Nurgiyantoro (2013: 347-360) menyatakan ada beberapa macam sudut pandang, yakni sebagai berikut.

1) Sudut Pandang Persona Ketiga “Dia”

Pengisahan cerita yang menggunakan pengisahan sudut pandang persona ketiga “Dia”, narator adalah seseorang yang berada di luar cerita yang menampilkan tokoh-tokoh cerita dengan menyebut nama atau kata gantinya “ia, dia, mereka.” Nama-nama

tokoh cerita khususnya tokoh utama, kerap terus menerus disebut. Sebagai variasi dipergunakan kata ganti tersebut. Hal ini dilakukan untuk mempermudah pembaca mengenali siapa tokoh yang diceritakan atau siapa yang bertindak. Sudut pandang “Dia” terbagi dalam dua golongan, yakni sebagai berikut.

a) “Dia” Mahatahu

Dalam sudut pandang ini, cerita dikisahkan dari sudut “dia”, narator bersifat mahatahu. Ia mengetahui berbagai hal tentang tokoh, peritiwa, tindakan, dan termasuk motivasi yang melatarbelakanginya.
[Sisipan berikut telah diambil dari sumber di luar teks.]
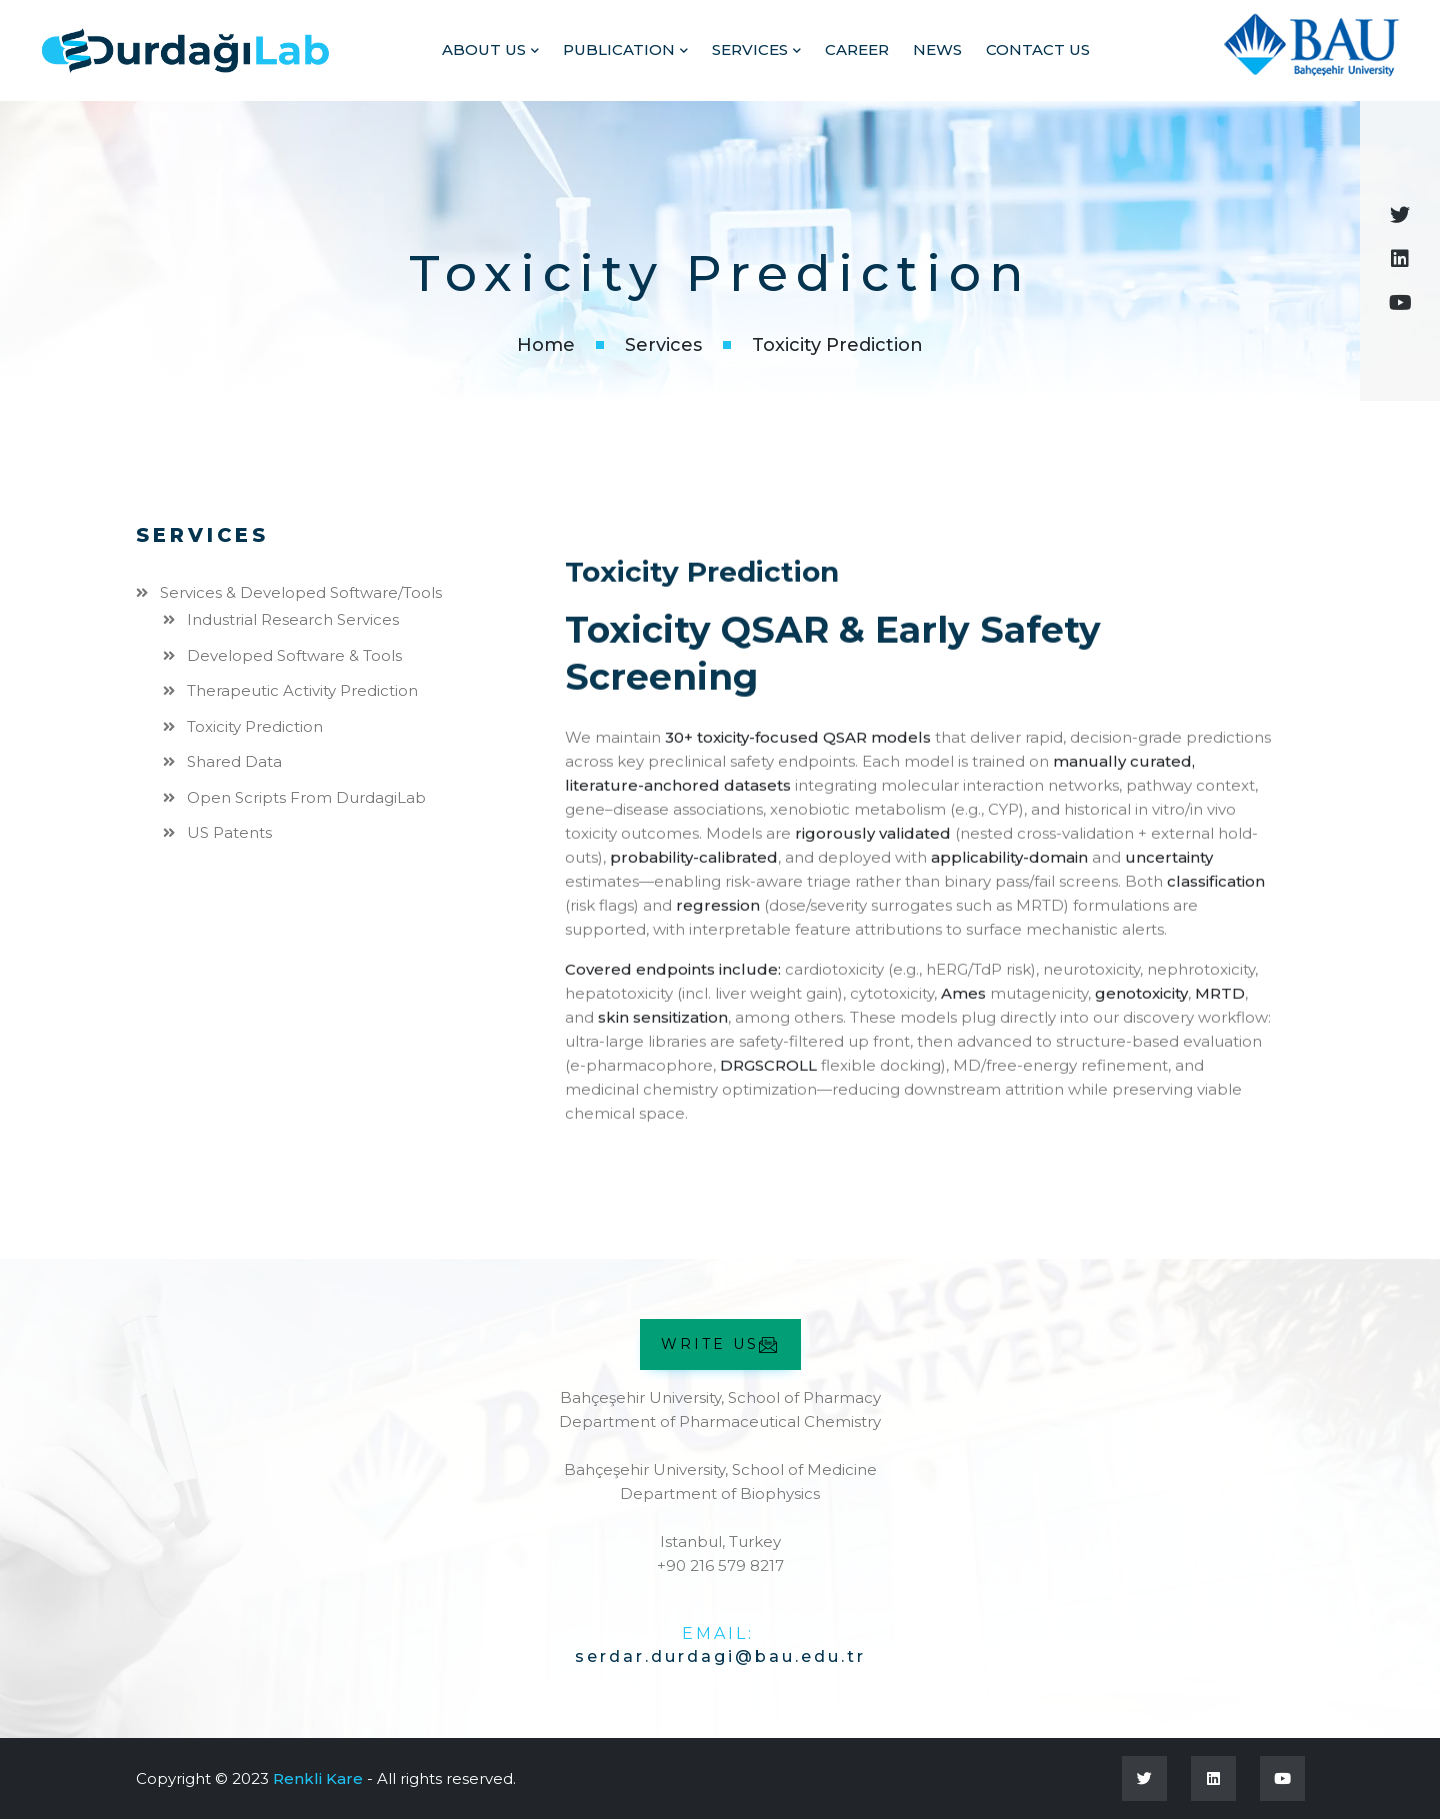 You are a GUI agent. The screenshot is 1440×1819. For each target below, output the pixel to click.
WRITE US (720, 1344)
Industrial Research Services (293, 619)
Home (546, 345)
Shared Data (234, 761)
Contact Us (1038, 49)
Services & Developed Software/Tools (301, 591)
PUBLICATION (619, 49)
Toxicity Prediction (255, 725)
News (937, 49)
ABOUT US (484, 49)
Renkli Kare (318, 1777)
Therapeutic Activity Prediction (302, 690)
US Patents (229, 832)
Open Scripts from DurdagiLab (306, 796)
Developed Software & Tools (294, 654)
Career (857, 49)
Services (750, 49) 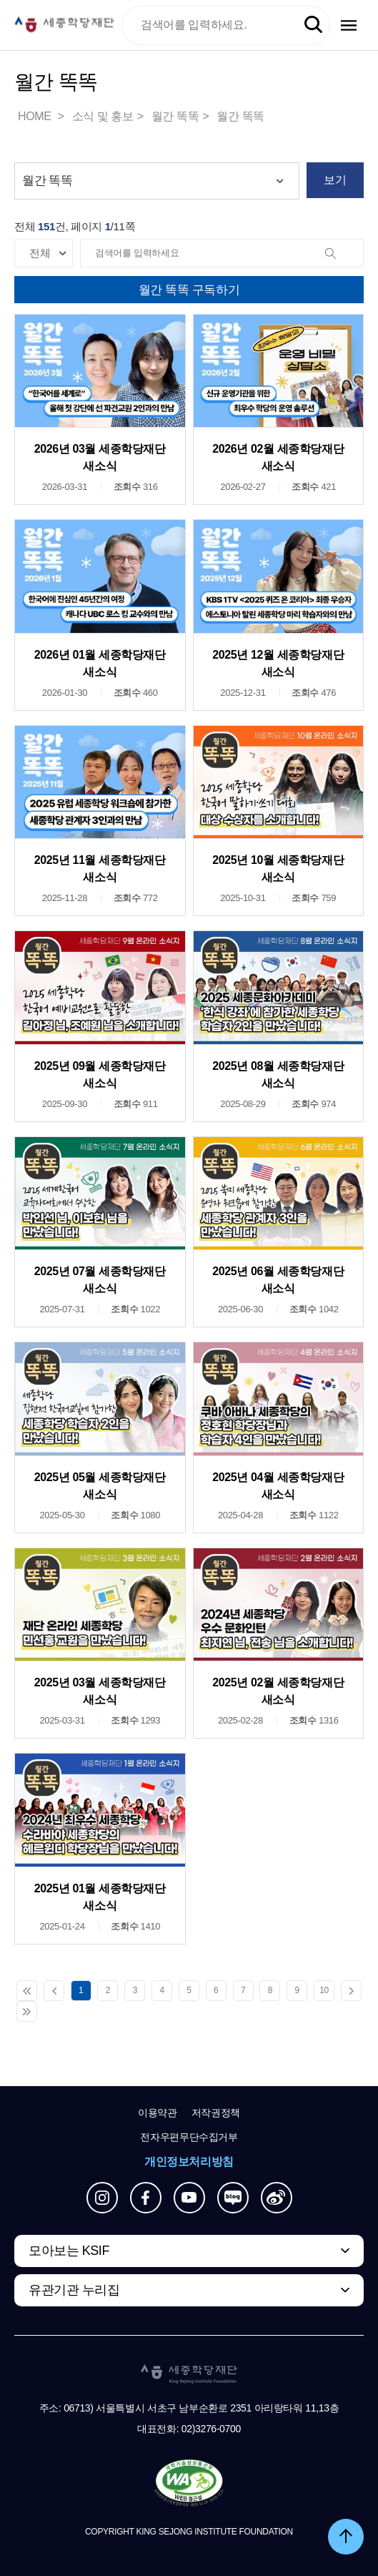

b) “Dia” Terbatas, “Dia” sebagai Pengamat

Dalam sudut pandang ini, pengarang melukiskan apa yang dilihat, didengar, dialami, dipikir, dan dirasakan oleh tokoh cerita, namun terbatas hanya pada seorang tokoh saja/terbatas dalam jumlah yang sangat terbatas. Dalam sudut pandang “dia” sebagai pengamat, pengarang hanya dapat menceritakan segala sesuatu yang dapat dilihat dan didengar, atau yang dapat dijangkau oleh indera.

2) Sudut Pandang Persona Pertama “Aku”

Sudut pandang ini, pengarang adalah seseorang ikut terlibat dalam cerita. Ia adalah si “aku” tokoh yang berkisah, mengisahkan kesadaran dirinya sendiri, mengisahkan peristiwa dan tindakan, yang diketahui, dilihat, didengar, dialami, dan dirasakan serta

sikapnya terhadap orang lain. Sudut pandang persona pertama digolongkan menjadi dua, yakni sebagai berikut.

a) “Aku” Tokoh Utama

Dalam sudut pandang ini, si “aku‟ mengisahkan berbagai peristiwa dan tingkah laku yang dialaminya, baik yang bersifat batiniah, dalam diri sendiri, maupun fisik, hubungannya dengan sesuatu yang diluar dirinya. Si “aku” menjadi fokus, pusat kesadaran, pusat cerita.

b) “Aku” Tokoh Tambahan

Sudut pandang ini, “aku” muncul bukan sebagai tokoh utama, melainkan sebagai tokoh tambahan. Setelah cerita tokoh utama habis, si “aku tambahan tampil kembali dan dialah kini yang berkisah.

3) Sudut Pandang Campuran

Penggunaan sudut pandang bersifat campuran mungkin saja berupa penggunaan sudut pandang persona ketiga dengan teknik “dia” mahatahu dan “dia” sebagai pengamat, persona pertama dengan teknik “aku” sebagai tokoh utama dan “aku” tambahan atau sebagai saksi, bahkan dapat berupa campuran antara persona pertama dan ketiga, antara “aku” dan “dia” sekaligus.

Dari pendapat di atas dapat disimpulkan bahwa sudut pandang merupakan cara pengarang untuk menyajikan tokoh, latar, dan

berbagai peristiwa yang membentuk cerita dalam sebuah karya fiksi kepada pembaca.